▸ **To do**:
Take the data below and write it out exactly, except for the pictures.

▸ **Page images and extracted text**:
********
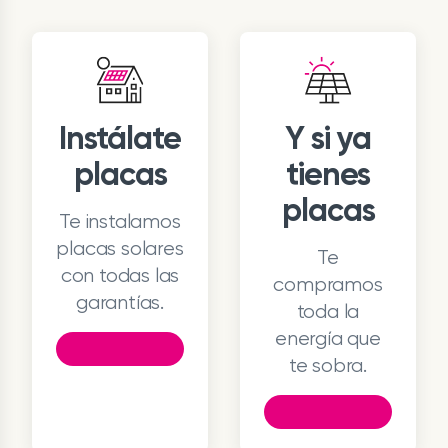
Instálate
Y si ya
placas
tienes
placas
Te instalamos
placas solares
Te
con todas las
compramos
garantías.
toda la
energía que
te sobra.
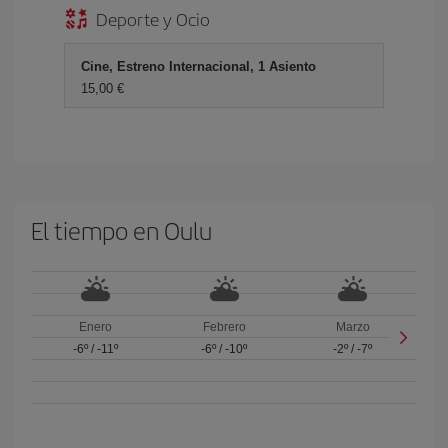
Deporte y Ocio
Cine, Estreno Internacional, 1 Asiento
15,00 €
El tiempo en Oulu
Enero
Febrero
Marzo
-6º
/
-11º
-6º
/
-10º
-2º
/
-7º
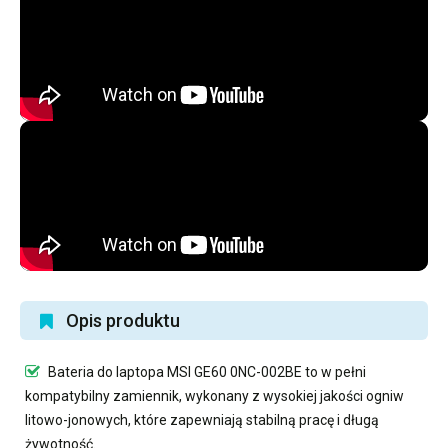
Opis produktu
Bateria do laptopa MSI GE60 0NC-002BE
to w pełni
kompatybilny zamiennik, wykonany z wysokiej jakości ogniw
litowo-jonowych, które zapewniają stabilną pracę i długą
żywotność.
********
▸ **Final answer**:
Instálate
Y si ya
placas
tienes
placas
Te instalamos
placas solares
Te
con todas las
compramos
garantías.
toda la
energía que
te sobra.
Deporte y Ocio
Cine, Estreno Internacional, 1 Asiento
15,00 €
El tiempo en Oulu
Enero
Febrero
Marzo
-6º
/
-11º
-6º
/
-10º
-2º
/
-7º
Opis produktu
Bateria do laptopa MSI GE60 0NC-002BE
to w pełni
kompatybilny zamiennik, wykonany z wysokiej jakości ogniw
litowo-jonowych, które zapewniają stabilną pracę i długą
żywotność.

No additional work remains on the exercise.